Scores of Vulnerable SAP Deployments Uncovered

mask.of.sanity writes "Hundreds of organizations have been detected running dangerously vulnerable versions of SAP that were more than seven years old and thousands more have placed their critical data at risk by exposing SAP applications to the public Internet. The new research found the SAP services were inadvertently made accessible thanks to a common misconception that SAP systems were not publicly-facing and remotely-accessible. The SAP services contained dangerous vulnerabilities which were since patched by the vendor but had not been applied."

I can explain

[slashmydots]

As head IT manager, I can definitely explain this. The company approves a software suite that's seemingly "perfect" for 150% the anticipated budget. They really couldn't afford it in the first place so they already cut the support and upgrade path subscription. Then they never approve the absurdly high renewal/upgrade cost the next year and the next year and the next year and tada, you've got an outdated, insecure piece of crap.
When you buy a software suite, make sure you have the money to support it in the long term! It's all about the TCO!

Re:I can explain

[Flere+Imsaho]

SAP - Send Another Payment, or, Sucks All Profit

Re:I can explain

Chuckle. I used to work at a place that gave all their database stuff to a SAP outside vendor, all their letters and form documents.

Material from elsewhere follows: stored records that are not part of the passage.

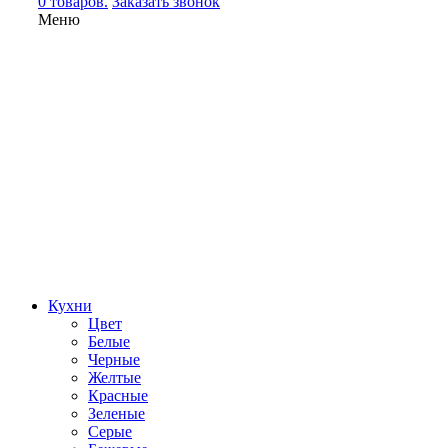
0 товаров.
Заказать звонок
Меню
Кухни
Цвет
Белые
Черные
Желтые
Красные
Зеленые
Серые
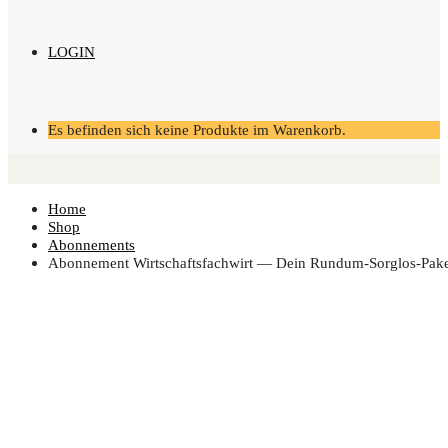
LOGIN
Es befinden sich keine Produkte im Warenkorb.
Home
Shop
Abonnements
Abon­ne­ment Wirt­schafts­fach­wirt — Dein Rundum-Sorglos-Pak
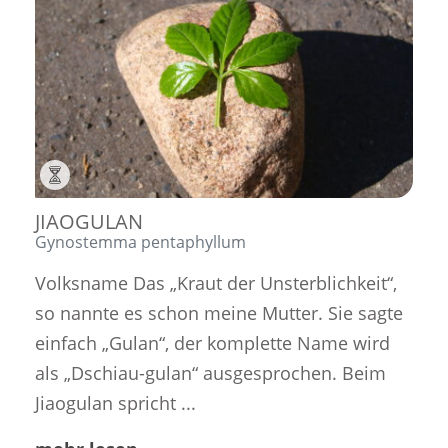
JIAOGULAN
Gynostemma pentaphyllum
Volksname Das „Kraut der Unsterblichkeit“,
so nannte es schon meine Mutter. Sie sagte
einfach „Gulan“, der komplette Name wird
als „Dschiau-gulan“ ausgesprochen. Beim
Jiaogulan spricht ...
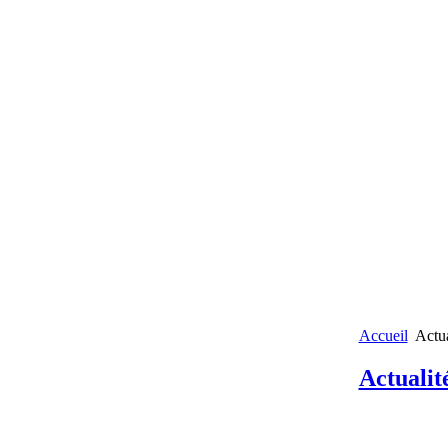
Accueil
Actu
Actualit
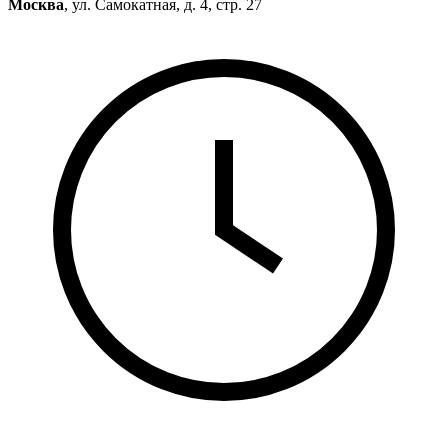
Москва
, ул. Самокатная, д. 4, стр. 27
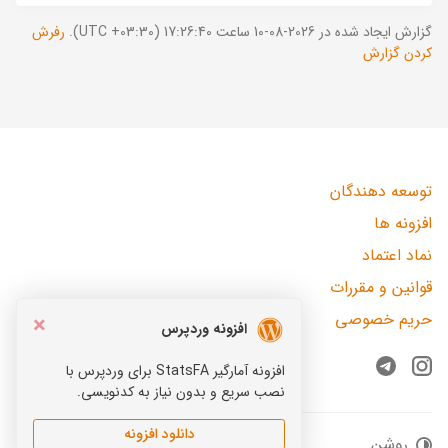
گزارش ایجاد شده در 2026-08-10 ساعت 17:26:40 (UTC +03:30).
رفرش
کردن گزارش
توسعه دهندگان
افزونه ها
نماد اعتماد
قوانین و مقررات
حریم خصوصی
×
افزونه وردپرس
افزونه آمارگیر StatsFA برای وردپرس با
Telegram
Instagram
نصب سریع و بدون نیاز به کدنویسی.
دانلود افزونه
روشن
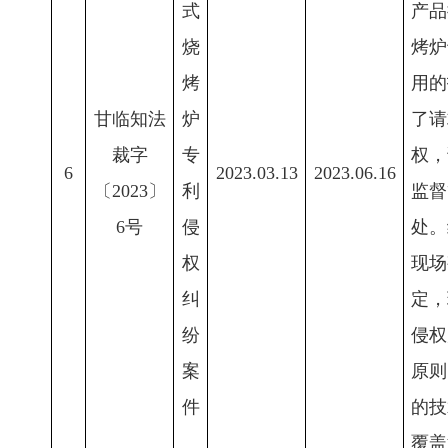
式
产品
烧
烤炉
烤
用的
甘临知法
炉
了请
裁字
专
权，
6
2023.03.13
2023.06.16
〔2023〕
利
监督
6号
侵
处。
权
现场
纠
定，
纷
侵权
案
原则
件
的技
覆盖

One of the people who did interviewing later wanted one of his standard letters -- emailed as a PDF routinely -- to have yellow hilighting applied to an important sentence. He asked the vendor to make that change.

The vendor came back with a proposed work order for six hours of programmer time at $200/hour to make that change.

(My coworker printed that page, got a hilighter, hilighted the text, scanned it, and emailed that image thereafter.)